Niall:
I agree with you and with Rich on this, in general ... there is way more emphasis on aesthetics and style than there used to be. I wouldn't go as far as Rich that no course before W.W. II thought about anything but substance -- Dr. MacKenzie surely did, and so did Stanley Thompson -- but he is probably right about all the old Scots professionals turned designers, at least.

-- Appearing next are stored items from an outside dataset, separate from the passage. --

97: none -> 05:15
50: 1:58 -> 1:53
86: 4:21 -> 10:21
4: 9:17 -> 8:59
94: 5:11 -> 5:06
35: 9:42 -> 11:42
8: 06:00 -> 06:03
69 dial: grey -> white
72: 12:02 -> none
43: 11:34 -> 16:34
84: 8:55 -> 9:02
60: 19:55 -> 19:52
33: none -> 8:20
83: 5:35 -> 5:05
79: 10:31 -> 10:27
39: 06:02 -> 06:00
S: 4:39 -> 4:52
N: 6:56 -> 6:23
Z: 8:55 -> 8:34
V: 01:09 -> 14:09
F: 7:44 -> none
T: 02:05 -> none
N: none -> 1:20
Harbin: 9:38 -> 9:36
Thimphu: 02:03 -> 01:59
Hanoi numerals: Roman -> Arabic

I'm not sure whom to blame for starting this. I remember Pete Dye saying thirty years ago that clients nowadays wanted every hole on the golf course to be a postcard view -- but Mr. Dye said it with disdain, whereas Tom Fazio seemed to embrace the same demand. Fazio was also the first architect to base his success on rankings, rather than on having tournaments hosted on his courses, so maybe we should blame GOLF DIGEST, who made "Aesthetics" one of the seven deadly sins for which golf courses get ranking points.

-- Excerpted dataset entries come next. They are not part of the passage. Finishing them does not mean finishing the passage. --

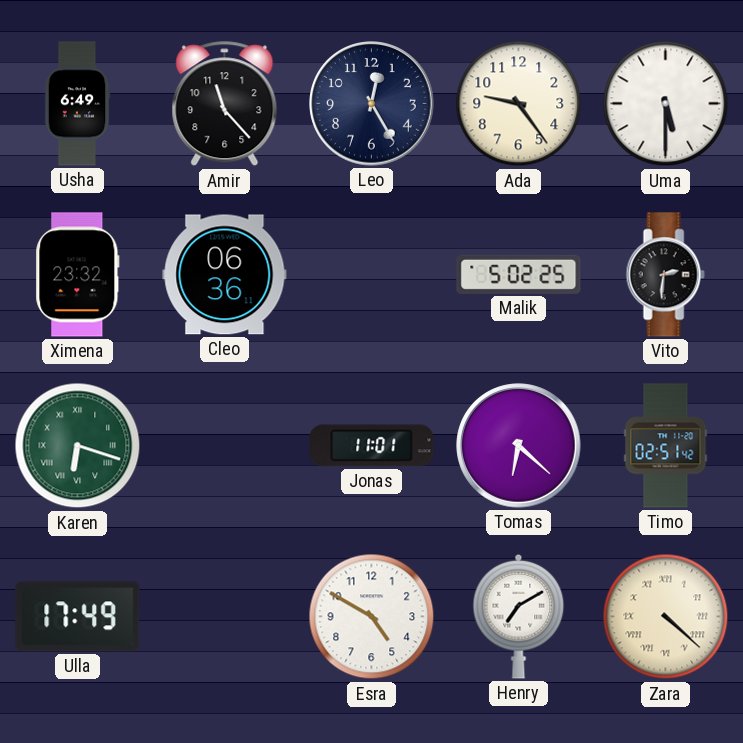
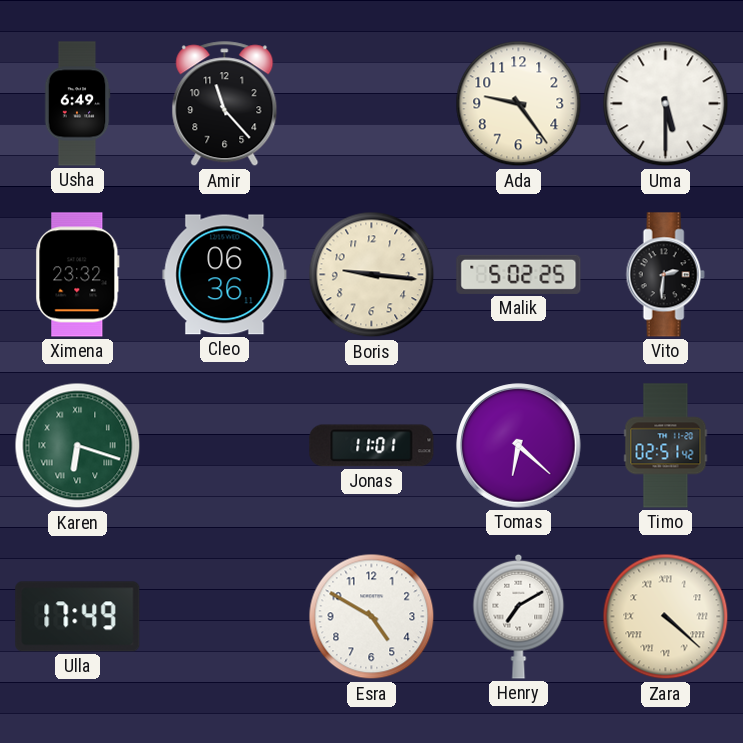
Leo: 12:25 -> none
Boris: none -> 9:16
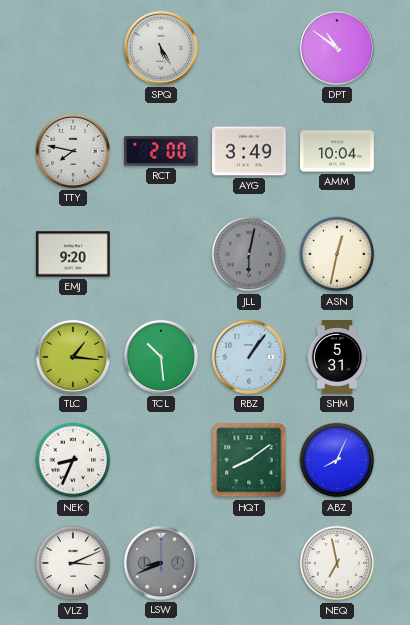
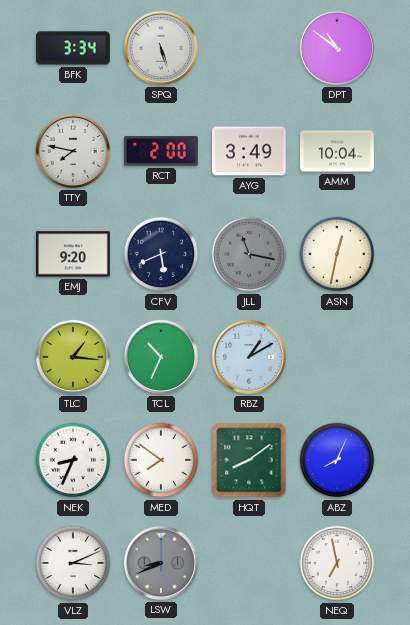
BFK: none -> 3:34
SPQ: 5:25 -> 5:27
CFV: none -> 5:41
JLL: 6:02 -> 11:17
TCL: 10:29 -> 10:34
RBZ: 1:06 -> 1:10
SHM: 5:31 -> none
MED: none -> 7:51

What I tried to say gently in my parenthetical in my last post, was that it isn't just architects. You see the same emphasis on aesthetics in the conditioning of golf courses -- worrying more about uniform color and perfect turf from an aesthetic point of view, as opposed to just providing a good playing surface -- and in the long run that emphasis is costing the game a lot more than modern architecture does, because it affects even the older courses. Again, who is responsible for the trend? Superintendents point at course owners, course owners point at players, and the players don't seem to connect the dots between the perfect conditions they love and the high costs that are driving them out of the game.